• _PROBLEM TO WORK ON_
Top to bottom, give the entries again exactly as written.

Extracted page text data:
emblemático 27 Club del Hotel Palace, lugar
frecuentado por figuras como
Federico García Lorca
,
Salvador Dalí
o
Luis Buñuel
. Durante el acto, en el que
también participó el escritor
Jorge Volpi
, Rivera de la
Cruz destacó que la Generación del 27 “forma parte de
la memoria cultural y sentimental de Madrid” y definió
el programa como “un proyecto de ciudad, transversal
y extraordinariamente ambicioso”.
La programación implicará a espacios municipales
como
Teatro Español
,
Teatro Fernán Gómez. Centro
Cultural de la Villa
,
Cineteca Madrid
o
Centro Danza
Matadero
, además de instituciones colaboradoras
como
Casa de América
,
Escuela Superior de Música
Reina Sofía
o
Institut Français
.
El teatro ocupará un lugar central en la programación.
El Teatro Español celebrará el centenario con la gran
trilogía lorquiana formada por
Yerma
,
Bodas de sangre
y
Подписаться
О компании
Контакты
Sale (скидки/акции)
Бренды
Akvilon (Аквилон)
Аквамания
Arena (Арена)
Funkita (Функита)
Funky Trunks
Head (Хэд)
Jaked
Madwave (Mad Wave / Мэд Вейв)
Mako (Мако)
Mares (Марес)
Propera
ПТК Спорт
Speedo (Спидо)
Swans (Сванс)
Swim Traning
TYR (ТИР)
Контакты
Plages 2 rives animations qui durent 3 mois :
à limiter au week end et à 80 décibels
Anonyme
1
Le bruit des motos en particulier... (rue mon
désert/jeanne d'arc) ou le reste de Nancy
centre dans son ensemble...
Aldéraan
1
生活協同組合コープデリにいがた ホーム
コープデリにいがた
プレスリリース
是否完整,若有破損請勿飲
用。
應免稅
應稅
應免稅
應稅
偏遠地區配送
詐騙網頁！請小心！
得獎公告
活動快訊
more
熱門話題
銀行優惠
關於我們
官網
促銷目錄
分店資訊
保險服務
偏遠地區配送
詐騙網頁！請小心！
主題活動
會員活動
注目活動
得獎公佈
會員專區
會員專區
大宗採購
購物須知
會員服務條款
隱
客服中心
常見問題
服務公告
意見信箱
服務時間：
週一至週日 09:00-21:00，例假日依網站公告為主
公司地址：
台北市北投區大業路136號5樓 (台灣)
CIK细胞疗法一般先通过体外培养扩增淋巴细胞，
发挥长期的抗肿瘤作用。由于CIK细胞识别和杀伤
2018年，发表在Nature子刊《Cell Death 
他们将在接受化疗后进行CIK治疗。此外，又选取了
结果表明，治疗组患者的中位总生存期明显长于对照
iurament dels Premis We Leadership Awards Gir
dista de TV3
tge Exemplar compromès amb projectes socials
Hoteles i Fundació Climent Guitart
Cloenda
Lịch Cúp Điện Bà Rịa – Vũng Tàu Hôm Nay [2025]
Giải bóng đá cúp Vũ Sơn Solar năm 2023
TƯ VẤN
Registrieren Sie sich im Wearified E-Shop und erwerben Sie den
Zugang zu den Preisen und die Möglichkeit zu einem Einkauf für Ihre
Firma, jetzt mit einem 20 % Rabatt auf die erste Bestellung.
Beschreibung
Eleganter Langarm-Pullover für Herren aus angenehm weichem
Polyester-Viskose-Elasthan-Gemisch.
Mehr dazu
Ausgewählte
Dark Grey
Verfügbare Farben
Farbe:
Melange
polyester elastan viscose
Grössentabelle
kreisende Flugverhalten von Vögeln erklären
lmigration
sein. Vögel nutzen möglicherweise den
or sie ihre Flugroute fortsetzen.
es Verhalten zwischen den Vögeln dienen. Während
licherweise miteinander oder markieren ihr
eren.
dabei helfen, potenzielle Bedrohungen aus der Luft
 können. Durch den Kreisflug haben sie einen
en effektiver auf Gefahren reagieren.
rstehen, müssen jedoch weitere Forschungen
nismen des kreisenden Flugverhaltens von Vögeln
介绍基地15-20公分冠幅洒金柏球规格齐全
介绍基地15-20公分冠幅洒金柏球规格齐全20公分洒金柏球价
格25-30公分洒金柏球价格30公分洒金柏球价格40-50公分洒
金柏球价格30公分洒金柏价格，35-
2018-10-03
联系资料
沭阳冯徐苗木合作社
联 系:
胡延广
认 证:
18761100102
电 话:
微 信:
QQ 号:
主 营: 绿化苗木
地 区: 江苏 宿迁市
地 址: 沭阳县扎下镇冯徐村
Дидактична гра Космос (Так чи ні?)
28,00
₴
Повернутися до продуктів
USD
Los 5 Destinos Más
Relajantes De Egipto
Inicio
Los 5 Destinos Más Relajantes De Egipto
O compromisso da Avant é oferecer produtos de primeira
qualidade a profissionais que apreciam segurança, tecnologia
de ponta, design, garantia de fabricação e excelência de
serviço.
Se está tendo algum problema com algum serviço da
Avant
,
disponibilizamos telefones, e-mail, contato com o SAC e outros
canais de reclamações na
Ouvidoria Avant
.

• _YOUR SOLUTION_
emblemático 27 Club del Hotel Palace, lugar
frecuentado por figuras como
Federico García Lorca
,
Salvador Dalí
o
Luis Buñuel
. Durante el acto, en el que
también participó el escritor
Jorge Volpi
, Rivera de la
Cruz destacó que la Generación del 27 “forma parte de
la memoria cultural y sentimental de Madrid” y definió
el programa como “un proyecto de ciudad, transversal
y extraordinariamente ambicioso”.
La programación implicará a espacios municipales
como
Teatro Español
,
Teatro Fernán Gómez. Centro
Cultural de la Villa
,
Cineteca Madrid
o
Centro Danza
Matadero
, además de instituciones colaboradoras
como
Casa de América
,
Escuela Superior de Música
Reina Sofía
o
Institut Français
.
El teatro ocupará un lugar central en la programación.
El Teatro Español celebrará el centenario con la gran
trilogía lorquiana formada por
Yerma
,
Bodas de sangre
y
Подписаться
О компании
Контакты
Sale (скидки/акции)
Бренды
Akvilon (Аквилон)
Аквамания
Arena (Арена)
Funkita (Функита)
Funky Trunks
Head (Хэд)
Jaked
Madwave (Mad Wave / Мэд Вейв)
Mako (Мако)
Mares (Марес)
Propera
ПТК Спорт
Speedo (Спидо)
Swans (Сванс)
Swim Traning
TYR (ТИР)
Контакты
Plages 2 rives animations qui durent 3 mois :
à limiter au week end et à 80 décibels
Anonyme
1
Le bruit des motos en particulier... (rue mon
désert/jeanne d'arc) ou le reste de Nancy
centre dans son ensemble...
Aldéraan
1
生活協同組合コープデリにいがた ホーム
コープデリにいがた
プレスリリース
是否完整,若有破損請勿飲
用。
應免稅
應稅
應免稅
應稅
偏遠地區配送
詐騙網頁！請小心！
得獎公告
活動快訊
more
熱門話題
銀行優惠
關於我們
官網
促銷目錄
分店資訊
保險服務
偏遠地區配送
詐騙網頁！請小心！
主題活動
會員活動
注目活動
得獎公佈
會員專區
會員專區
大宗採購
購物須知
會員服務條款
隱
客服中心
常見問題
服務公告
意見信箱
服務時間：
週一至週日 09:00-21:00，例假日依網站公告為主
公司地址：
台北市北投區大業路136號5樓 (台灣)
CIK细胞疗法一般先通过体外培养扩增淋巴细胞，
发挥长期的抗肿瘤作用。由于CIK细胞识别和杀伤
2018年，发表在Nature子刊《Cell Death 
他们将在接受化疗后进行CIK治疗。此外，又选取了
结果表明，治疗组患者的中位总生存期明显长于对照
iurament dels Premis We Leadership Awards Gir
dista de TV3
tge Exemplar compromès amb projectes socials
Hoteles i Fundació Climent Guitart
Cloenda
Lịch Cúp Điện Bà Rịa – Vũng Tàu Hôm Nay [2025]
Giải bóng đá cúp Vũ Sơn Solar năm 2023
TƯ VẤN
Registrieren Sie sich im Wearified E-Shop und erwerben Sie den
Zugang zu den Preisen und die Möglichkeit zu einem Einkauf für Ihre
Firma, jetzt mit einem 20 % Rabatt auf die erste Bestellung.
Beschreibung
Eleganter Langarm-Pullover für Herren aus angenehm weichem
Polyester-Viskose-Elasthan-Gemisch.
Mehr dazu
Ausgewählte
Dark Grey
Verfügbare Farben
Farbe:
Melange
polyester elastan viscose
Grössentabelle
kreisende Flugverhalten von Vögeln erklären
lmigration
sein. Vögel nutzen möglicherweise den
or sie ihre Flugroute fortsetzen.
es Verhalten zwischen den Vögeln dienen. Während
licherweise miteinander oder markieren ihr
eren.
dabei helfen, potenzielle Bedrohungen aus der Luft
 können. Durch den Kreisflug haben sie einen
en effektiver auf Gefahren reagieren.
rstehen, müssen jedoch weitere Forschungen
nismen des kreisenden Flugverhaltens von Vögeln
介绍基地15-20公分冠幅洒金柏球规格齐全
介绍基地15-20公分冠幅洒金柏球规格齐全20公分洒金柏球价
格25-30公分洒金柏球价格30公分洒金柏球价格40-50公分洒
金柏球价格30公分洒金柏价格，35-
2018-10-03
联系资料
沭阳冯徐苗木合作社
联 系:
胡延广
认 证:
18761100102
电 话:
微 信:
QQ 号:
主 营: 绿化苗木
地 区: 江苏 宿迁市
地 址: 沭阳县扎下镇冯徐村
Дидактична гра Космос (Так чи ні?)
28,00
₴
Повернутися до продуктів
USD
Los 5 Destinos Más
Relajantes De Egipto
Inicio
Los 5 Destinos Más Relajantes De Egipto
O compromisso da Avant é oferecer produtos de primeira
qualidade a profissionais que apreciam segurança, tecnologia
de ponta, design, garantia de fabricação e excelência de
serviço.
Se está tendo algum problema com algum serviço da
Avant
,
disponibilizamos telefones, e-mail, contato com o SAC e outros
canais de reclamações na
Ouvidoria Avant
.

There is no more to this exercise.